The Super Makmur Tax on Companies
A one-off super tax on companies with RM100 million turnover or more from 24 percent to 33 percent in 2022 is a concerning precedent. Unfortunately, governments have poor credibility when they make promises about tax. This could potentially accelerate the exodus of large local companies exiting Malaysia and discourage foreign head offices to locate in Malaysia.
Brain Drain
Malaysia is one of the countries most affected by brain drain. About 1.7 million Malaysians are working overseas, with 54 percent of them in Singapore, 15 percent in Australia, 10 percent in the United States, and 5 percent in the United Kingdom. This is not just because of the increasingly fraught racial situation, which UMNO and its allies have exacerbated but also reportedly partly because of the lack of career prospects in Malaysia, not only for non-Bumiputeras, but for Bumiputeras as well, Many ethnic Malays have gone overseas to work in higher education, medicine, research, and the management sectors. Many blame the repressive corporate culture within universities, the civil service, and corporations.

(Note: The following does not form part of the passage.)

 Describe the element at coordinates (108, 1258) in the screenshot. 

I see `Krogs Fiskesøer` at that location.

Although the brain drain has slowed due to the Covid-19 crisis, the government’s insistence on enforcing repressive equity policies and overall poor growth of the economy to provide lucrative markets for new innovations, will no doubt speed up the exodus of qualified professionals once again, when travel is fully open once again.

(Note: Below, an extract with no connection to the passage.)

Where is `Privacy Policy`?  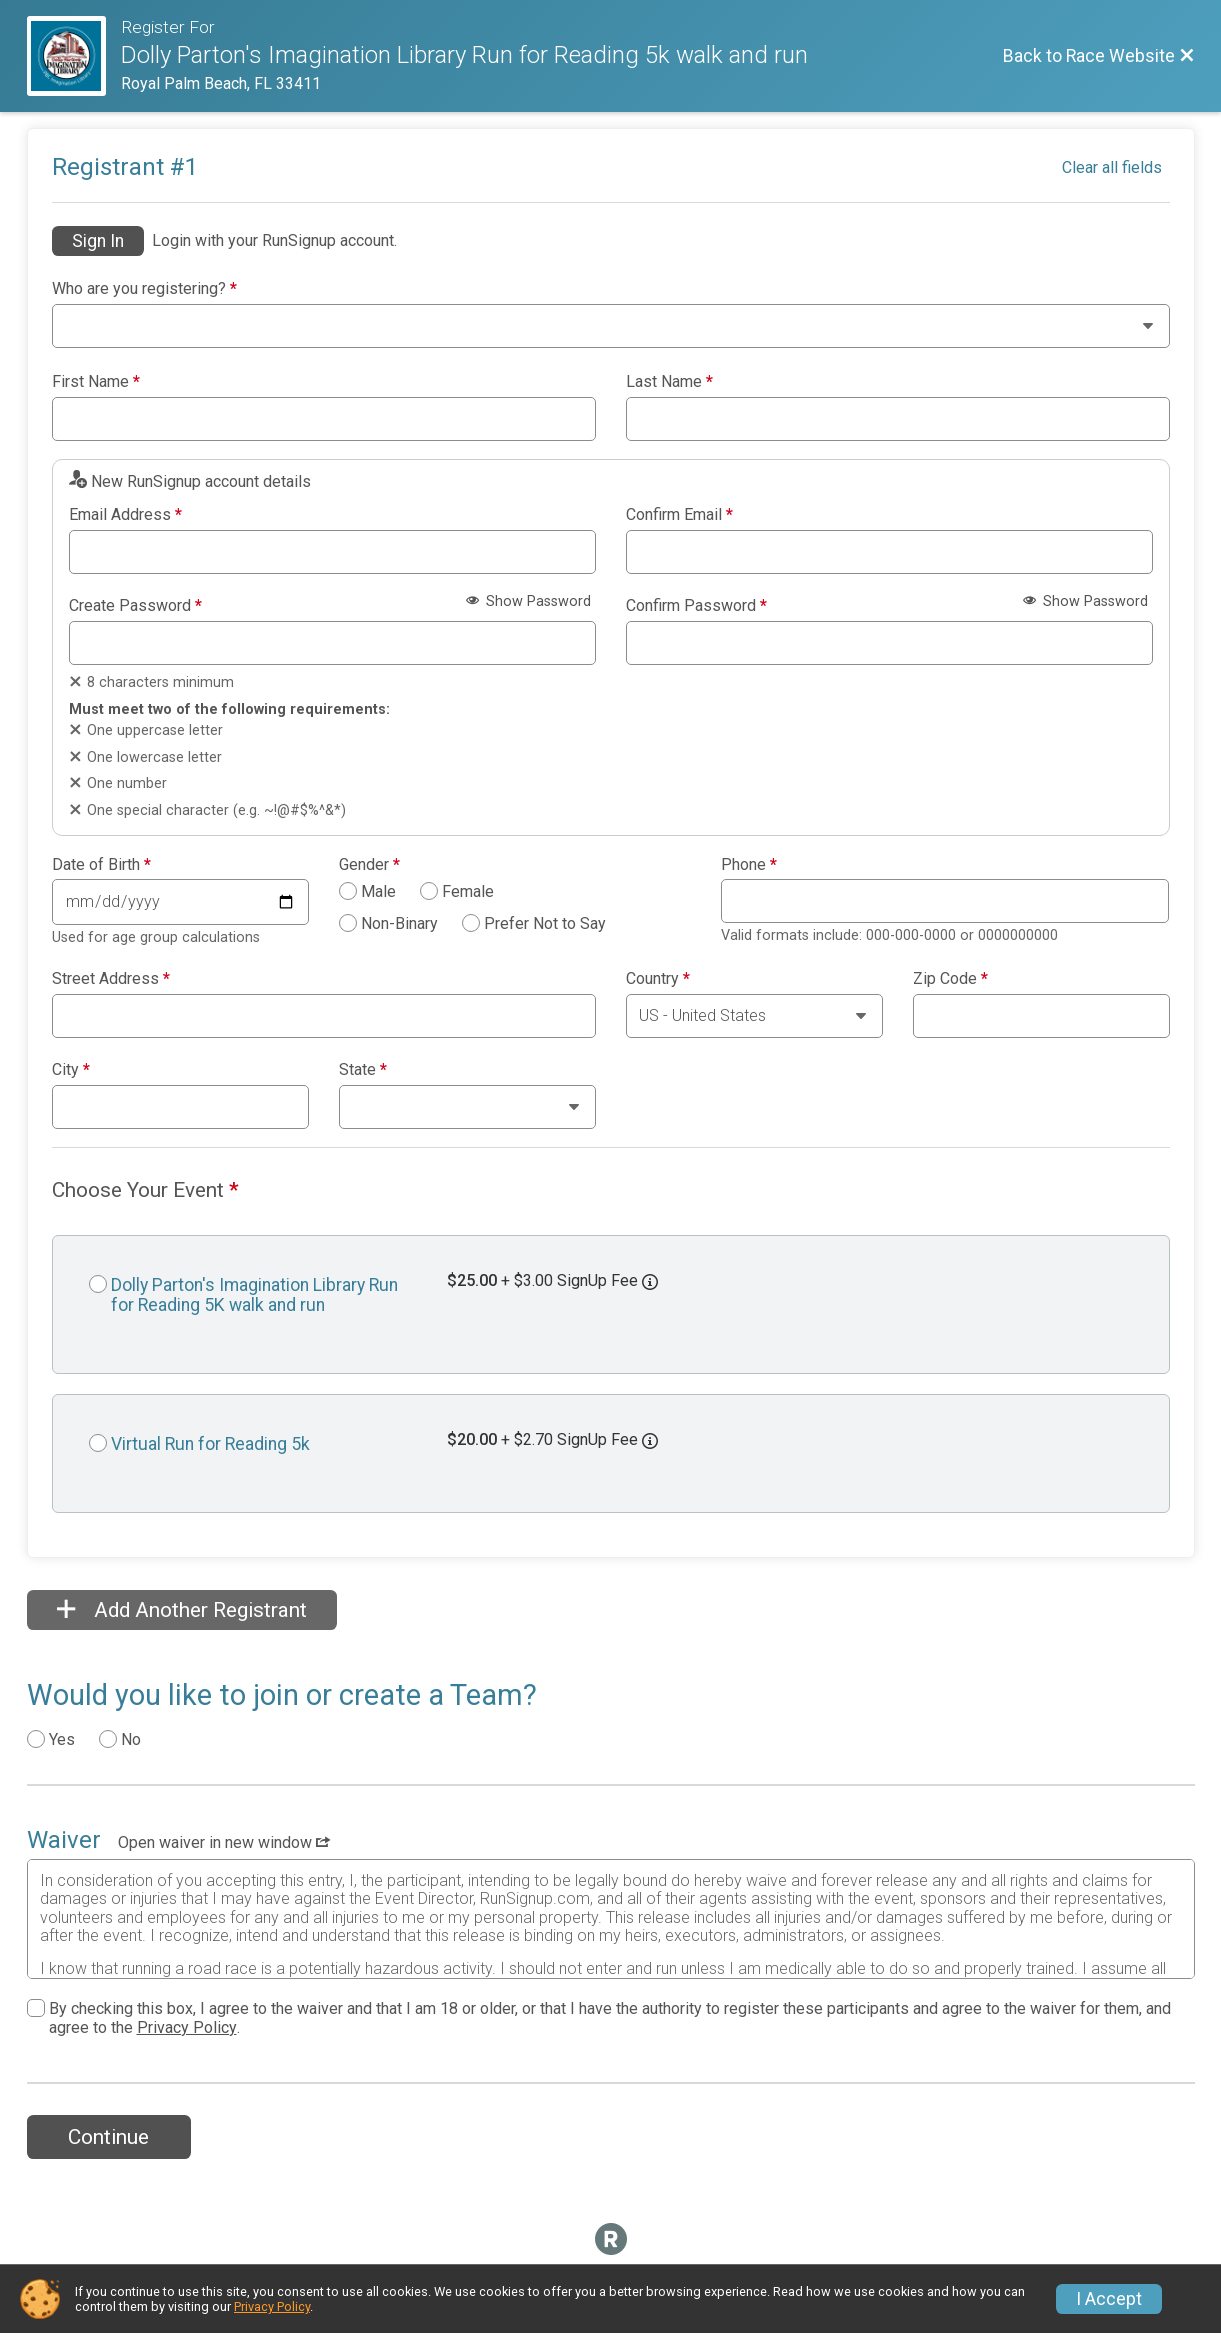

The government has long acknowledged the problem through the formation of the Talent Corporation Malaysia Berhad (Talentcorp) to bring back talent to the country as long ago as 2011 but has botched it despite recognizing it. Talentcorp has approved 5,366 applicants to date. However, bureaucratic complexities and strict immigration rules forbidding their non-Malaysian spouses to work, gain permanent resident status, and citizenship, makes a return for many impossible.
Due to Malaysia’s current repressive regulatory framework, local innovation-based company start-ups are being hindered. Malaysia is becoming unattractive as the location of international high-tech companies. The World Bank Group ranked Singapore the second-best country in ease of doing business, while Malaysia was ranked 12th in the 2019 survey.
Malaysia will be greatly disadvantaged during the region’s recovery from the Covid-19 crisis if it doesn’t have domestically driven innovation to attract international high-tech investment. At the same time, Malaysia’s infrastructure and cost base are relatively unattractive to other locations like Thailand, Vietnam, and Indonesia. This means Malaysia will lose out big time with pundits expecting a renaissance as the world comes out of the pandemic. Don’t expect one in Malaysia.
Murray Hunter is a development specialist and a longtime contributor to Asia Sentinel
A beautifully well written article about the true political and economic reality of the state of the nation which many Malaysians are unaware of! Keep the readers well versed with your highly skillful writing style ! Hats off to your worldly knowledge!
The politicians who advocate and implement these racial, highly marginalising policies are self-serving and avaricious with limited considerations of the country’s future. Corruption culture is so entrenched in the country’s social fabric.